● **TASK TO CARRY OUT**: Output all entries verbatim, dropping pictures.

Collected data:
[Start of section]
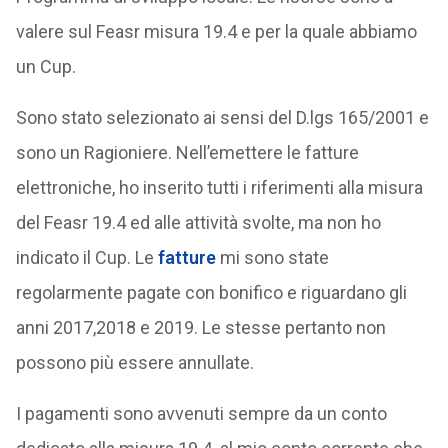
valere sul Feasr misura 19.4 e per la quale abbiamo
un Cup.
Sono stato selezionato ai sensi del D.lgs 165/2001 e
sono un Ragioniere. Nell’emettere le fatture
elettroniche, ho inserito tutti i riferimenti alla misura
del Feasr 19.4 ed alle attività svolte, ma non ho
indicato il Cup. Le
fatture
mi sono state
regolarmente pagate con bonifico e riguardano gli
anni 2017,2018 e 2019. Le stesse pertanto non
possono più essere annullate.
I pagamenti sono avvenuti sempre da un conto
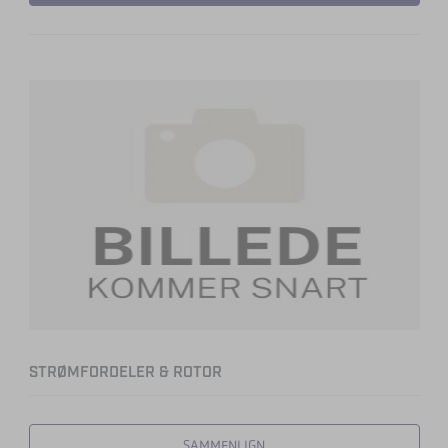
STRØMFORDELER & ROTOR
SAMMENLIGN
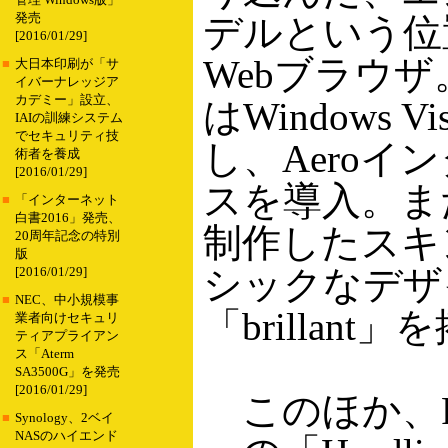
管理 Windows版」
発売
デルという位
[2016/01/29]
Webブラウザ。G
■
大日本印刷が「サ
イバーナレッジア
カデミー」設立、
はWindows V
IAIの訓練システム
でセキュリティ技
し、Aeroイ
術者を養成
[2016/01/29]
スを導入。ま
■
「インターネット
白書2016」発売、
制作したスキ
20周年記念の特別
版
シックなデザ
[2016/01/29]
■
NEC、中小規模事
「brillant
業者向けセキュリ
ティアプライアン
ス「Aterm
SA3500G」を発売
[2016/01/29]
このほか、R
■
Synology、2ベイ
NASのハイエンド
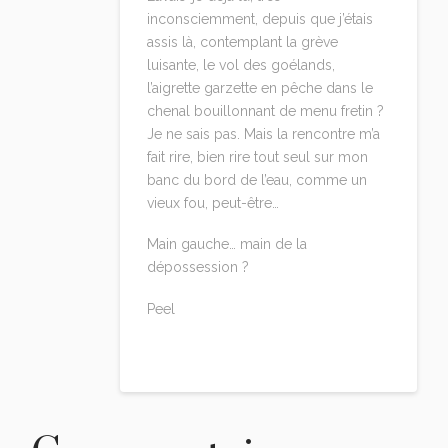
inconsciemment, depuis que j’étais
assis là, contemplant la grève
luisante, le vol des goélands,
l’aigrette garzette en pêche dans le
chenal bouillonnant de menu fretin ?
Je ne sais pas. Mais la rencontre m’a
fait rire, bien rire tout seul sur mon
banc du bord de l’eau, comme un
vieux fou, peut-être…
Main gauche… main de la
dépossession ?
Peel
Reply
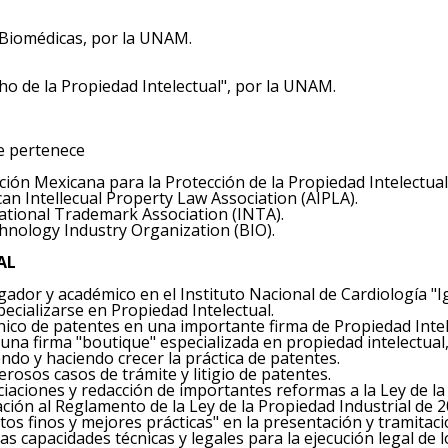
 Biomédicas, por la UNAM.
o de la Propiedad Intelectual", por la UNAM.
ue pertenece
ión Mexicana para la Protección de la Propiedad Intelectual
n Intellecual Property Law Association (AIPLA).
ational Trademark Association (INTA).
hnology Industry Organization (BIO).
ORAL
ador y académico en el Instituto Nacional de Cardiología "
pecializarse en Propiedad Intelectual.
nico de patentes en una importante firma de Propiedad Inte
una firma "boutique" especializada en propiedad intelectual
endo y haciendo crecer la práctica de patentes.
osos casos de trámite y litigio de patentes.
ciaciones y redacción de importantes reformas a la Ley de l
ación al Reglamento de la Ley de la Propiedad Industrial de 2
tos finos y mejores prácticas" en la presentación y tramitaci
las capacidades técnicas y legales para la ejecución legal de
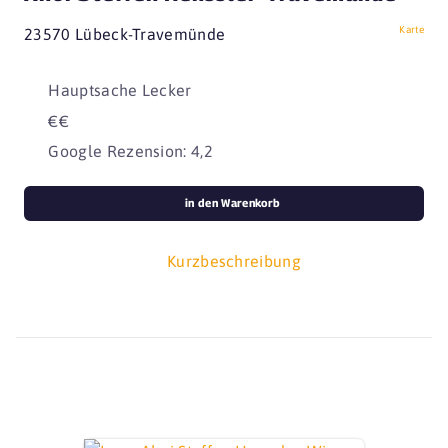
Karte
23570 Lübeck-Travemünde
Hauptsache Lecker
€€
Google Rezension: 4,2
in den Warenkorb
Kurzbeschreibung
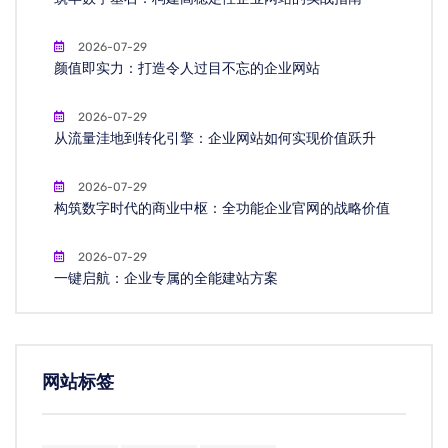
2026-07-29
颜值即实力：打造令人过目不忘的企业网站
2026-07-29
从流量洼地到转化引擎：企业网站如何实现价值跃升
2026-07-29
构筑数字时代的商业中枢：全功能企业官网的战略价值
2026-07-29
一键启航：企业专属的全能建站方案
网站标签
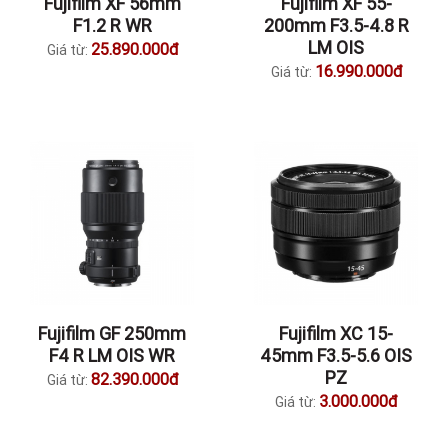
Fujifilm XF 56mm
Fujifilm XF 55-
F1.2 R WR
200mm F3.5-4.8 R
LM OIS
25.890.000đ
Giá từ:
16.990.000đ
Giá từ:
Fujifilm GF 250mm
Fujifilm XC 15-
F4 R LM OIS WR
45mm F3.5-5.6 OIS
PZ
82.390.000đ
Giá từ:
3.000.000đ
Giá từ:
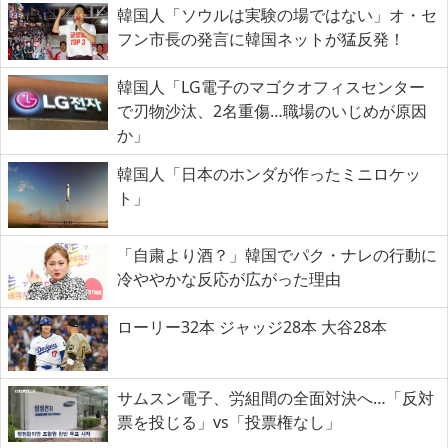
韓国人「ソウルは実験の場ではない」オ・セ
フン市長の発言に韓国ネットが猛反発！
韓国人「LG電子のマゴクオフィスセンター
で刃物沙汰、2名重傷…職場のいじめが原因
か」
韓国人「日本のホンダが作ったミニロケッ
ト」
「自粛より酒？」韓国でパク・ナレの行動に
冷ややかな反応が広がった理由
ローリー32本 ジャッジ28本 大谷28本
サムスン電子、労組間の全面対決へ…「反対
票を投じる」vs「投票権なし」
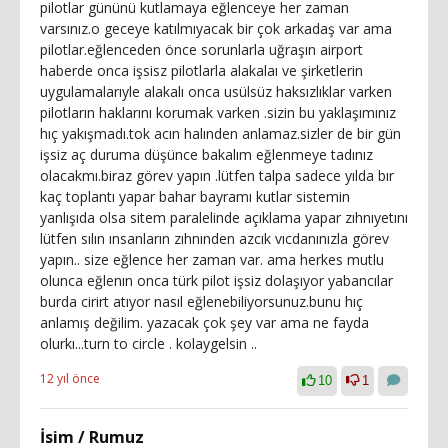
pilotlar gününü kutlamaya eğlenceye her zaman
varsınız.o geceye katılmıyacak bir çok arkadaş var ama
pilotlar.eğlenceden önce sorunlarla uğraşın airport
haberde onca işsisz pilotlarla alakalaı ve şirketlerin
uygulamalarıyle alakalı onca usülsüz haksızlıklar varken
pilotların haklarını korumak varken .sizin bu yaklaşımınız
hıç yakışmadı.tok acın halınden anlamaz.sizler de bir gün
işsiz aç duruma düşünce bakalım eğlenmeye tadınız
olacakmı.biraz görev yapın .lütfen talpa sadece yılda bır
kaç toplantı yapar bahar bayramı kutlar sistemin
yanlışıda olsa sitem paralelinde açıklama yapar zıhnıyetını
lütfen sılın ınsanların zıhnınden azcık vıcdanınızla görev
yapın.. size eğlence her zaman var. ama herkes mutlu
olunca eğlenın onca türk pilot işsiz dolaşıyor yabancılar
burda cirirt atıyor nasıl eğlenebiliyorsunuz.bunu hıç
anlamış değilim. yazacak çok şey var ama ne fayda
olurkı...turn to circle . kolaygelsin ..
12 yıl önce
10
1
İsim / Rumuz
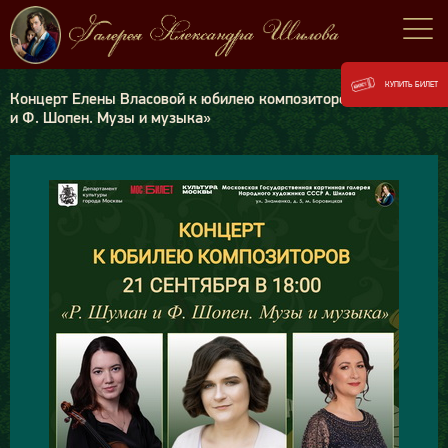
КУПИТЬ БИЛЕТ
Концерт Елены Власовой к юбилею композиторов «Р. Шуман
и Ф. Шопен. Музы и музыка»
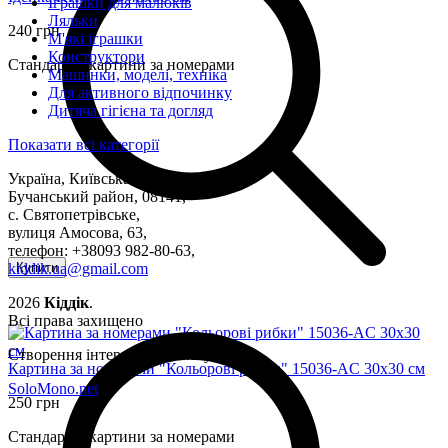
Іграшки для малюків
Ляльки
240 грн
М'які іграшки
Конструктори
Стандартні картини за номерами
Машинки, моделі, техніка
Для активного відпочинку
Дитяча гігієна та догляд
Показати всі категорії
Україна, Київська область,
Бучанський район, 08141,
с. Святопетрівське,
вулиця Амосова, 63,
телефон: +38093 982-80-63,
kiddik.ua@gmail.com
Купити
2026
Кіддік
.
Всі права захищено
Створення інтернет-магазину
Картина за номерами "Кольорові рибки" 15036-AC 30х30 см
SoloMono.net
250 грн
Стандартні картини за номерами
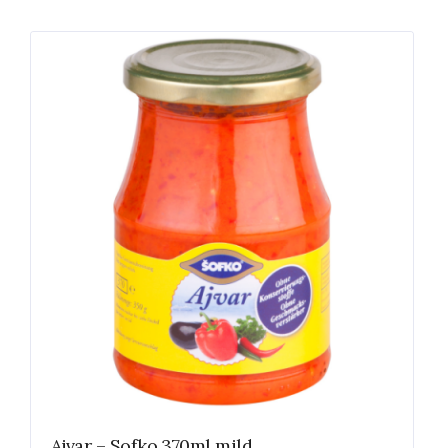
Ajvar – Sofko 370ml mild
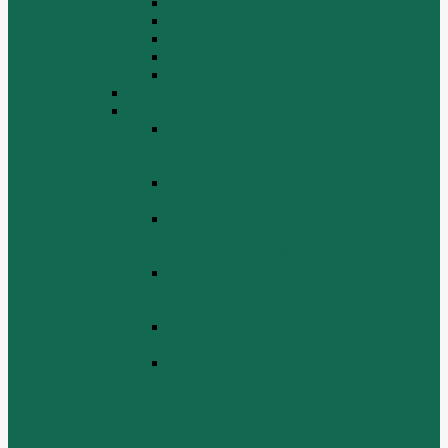
Крышка цилиндра
Крышка шестерен, картер маховика
Масляный насос и масляный фильтр
Масляный поддон
Шатун, поршень
WD615G220
ZHBG14-A
Коленчатый вал и сборка маховика
(CRANKSHAFT AND FLYWHEEL
ASSEMBLY)
ОСНОВАНИЕ БАЗОВОЙ РАМЫ
(BASE FRAME ASSEMBLY)
ПОРШЕНЬ И СОЕДИНИТЕЛЬНАЯ
ШАБЛОНА В СБОРЕ (PISTON &
CONNECTING ROD ASSEMBLY)
СБОРКА СИСТЕМЫ СМАЗКИ
НЕФТИ (LUBRICATING OIL
SYSTEM ASSEMBLY)
СИСТЕМА СИСТЕМЫ ВОЗДУХА
(AIR INTAKE SYSTEM ASSEMBLY)
ТУРБОЧАРГЕР И ЕГО СИСТЕМА
СМАЗКИ СМАЗКИ
(TURBOCHARGER AND ITS
LUBRICATING OIL SYSTEM
ASSEMBLY)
[End of section]
● **TASK ANSWER**:
valere sul Feasr misura 19.4 e per la quale abbiamo
un Cup.
Sono stato selezionato ai sensi del D.lgs 165/2001 e
sono un Ragioniere. Nell’emettere le fatture
elettroniche, ho inserito tutti i riferimenti alla misura
del Feasr 19.4 ed alle attività svolte, ma non ho
indicato il Cup. Le
fatture
mi sono state
regolarmente pagate con bonifico e riguardano gli
anni 2017,2018 e 2019. Le stesse pertanto non
possono più essere annullate.
I pagamenti sono avvenuti sempre da un conto
STRØMFORDELER & ROTOR
SAMMENLIGN
管理 Windows版」
発売
デルという位
[2016/01/29]
Webブラウザ。G
■
大日本印刷が「サ
イバーナレッジア
カデミー」設立、
はWindows V
IAIの訓練システム
でセキュリティ技
し、Aeroイ
術者を養成
[2016/01/29]
スを導入。ま
■
「インターネット
白書2016」発売、
制作したスキ
20周年記念の特別
版
シックなデザ
[2016/01/29]
■
NEC、中小規模事
「brillant
業者向けセキュリ
ティアプライアン
ス「Aterm
SA3500G」を発売
[2016/01/29]
このほか、R
■
Synology、2ベイ
NASのハイエンド
inconsciemment, depuis que j’étais
assis là, contemplant la grève
luisante, le vol des goélands,
l’aigrette garzette en pêche dans le
chenal bouillonnant de menu fretin ?
Je ne sais pas. Mais la rencontre m’a
fait rire, bien rire tout seul sur mon
banc du bord de l’eau, comme un
vieux fou, peut-être…
Main gauche… main de la
dépossession ?
Peel
Reply
 Biomédicas, por la UNAM.
o de la Propiedad Intelectual", por la UNAM.
ue pertenece
ión Mexicana para la Protección de la Propiedad Intelectual
n Intellecual Property Law Association (AIPLA).
ational Trademark Association (INTA).
hnology Industry Organization (BIO).
ORAL
ador y académico en el Instituto Nacional de Cardiología "
pecializarse en Propiedad Intelectual.
nico de patentes en una importante firma de Propiedad Inte
una firma "boutique" especializada en propiedad intelectual
endo y haciendo crecer la práctica de patentes.
osos casos de trámite y litigio de patentes.
ciaciones y redacción de importantes reformas a la Ley de l
ación al Reglamento de la Ley de la Propiedad Industrial de 2
tos finos y mejores prácticas" en la presentación y tramitaci
las capacidades técnicas y legales para la ejecución legal de
Karte
23570 Lübeck-Travemünde
Hauptsache Lecker
€€
Google Rezension: 4,2
in den Warenkorb
Kurzbeschreibung
2026-07-29
颜值即实力：打造令人过目不忘的企业网站
2026-07-29
从流量洼地到转化引擎：企业网站如何实现价值跃升
2026-07-29
构筑数字时代的商业中枢：全功能企业官网的战略价值
2026-07-29
一键启航：企业专属的全能建站方案
网站标签
Fujifilm XF 56mm
Fujifilm XF 55-
F1.2 R WR
200mm F3.5-4.8 R
LM OIS
25.890.000đ
Giá từ:
16.990.000đ
Giá từ:
Fujifilm GF 250mm
Fujifilm XC 15-
F4 R LM OIS WR
45mm F3.5-5.6 OIS
PZ
82.390.000đ
Giá từ:
3.000.000đ
Giá từ:
韓国人「ソウルは実験の場ではない」オ・セ
フン市長の発言に韓国ネットが猛反発！
韓国人「LG電子のマゴクオフィスセンター
で刃物沙汰、2名重傷…職場のいじめが原因
か」
韓国人「日本のホンダが作ったミニロケッ
ト」
「自粛より酒？」韓国でパク・ナレの行動に
冷ややかな反応が広がった理由
ローリー32本 ジャッジ28本 大谷28本
サムスン電子、労組間の全面対決へ…「反対
票を投じる」vs「投票権なし」
pilotlar gününü kutlamaya eğlenceye her zaman
varsınız.o geceye katılmıyacak bir çok arkadaş var ama
pilotlar.eğlenceden önce sorunlarla uğraşın airport
haberde onca işsisz pilotlarla alakalaı ve şirketlerin
uygulamalarıyle alakalı onca usülsüz haksızlıklar varken
pilotların haklarını korumak varken .sizin bu yaklaşımınız
hıç yakışmadı.tok acın halınden anlamaz.sizler de bir gün
işsiz aç duruma düşünce bakalım eğlenmeye tadınız
olacakmı.biraz görev yapın .lütfen talpa sadece yılda bır
kaç toplantı yapar bahar bayramı kutlar sistemin
yanlışıda olsa sitem paralelinde açıklama yapar zıhnıyetını
lütfen sılın ınsanların zıhnınden azcık vıcdanınızla görev
yapın.. size eğlence her zaman var. ama herkes mutlu
olunca eğlenın onca türk pilot işsiz dolaşıyor yabancılar
burda cirirt atıyor nasıl eğlenebiliyorsunuz.bunu hıç
anlamış değilim. yazacak çok şey var ama ne fayda
olurkı...turn to circle . kolaygelsin ..
12 yıl önce
10
1
İsim / Rumuz
КУПИТЬ БИЛЕТ
Концерт Елены Власовой к юбилею композиторов «Р. Шуман
и Ф. Шопен. Музы и музыка»
Іграшки для малюків
Ляльки
240 грн
М'які іграшки
Конструктори
Стандартні картини за номерами
Машинки, моделі, техніка
Для активного відпочинку
Дитяча гігієна та догляд
Показати всі категорії
Україна, Київська область,
Бучанський район, 08141,
с. Святопетрівське,
вулиця Амосова, 63,
телефон: +38093 982-80-63,
kiddik.ua@gmail.com
Купити
2026
Кіддік
.
Всі права захищено
Створення інтернет-магазину
Картина за номерами "Кольорові рибки" 15036-AC 30х30 см
SoloMono.net
250 грн
Стандартні картини за номерами
Ajvar – Sofko 370ml mild
Крышка цилиндра
Крышка шестерен, картер маховика
Масляный насос и масляный фильтр
Масляный поддон
Шатун, поршень
WD615G220
ZHBG14-A
Коленчатый вал и сборка маховика
(CRANKSHAFT AND FLYWHEEL
ASSEMBLY)
ОСНОВАНИЕ БАЗОВОЙ РАМЫ
(BASE FRAME ASSEMBLY)
ПОРШЕНЬ И СОЕДИНИТЕЛЬНАЯ
ШАБЛОНА В СБОРЕ (PISTON &
CONNECTING ROD ASSEMBLY)
СБОРКА СИСТЕМЫ СМАЗКИ
НЕФТИ (LUBRICATING OIL
SYSTEM ASSEMBLY)
СИСТЕМА СИСТЕМЫ ВОЗДУХА
(AIR INTAKE SYSTEM ASSEMBLY)
ТУРБОЧАРГЕР И ЕГО СИСТЕМА
СМАЗКИ СМАЗКИ
(TURBOCHARGER AND ITS
LUBRICATING OIL SYSTEM
ASSEMBLY)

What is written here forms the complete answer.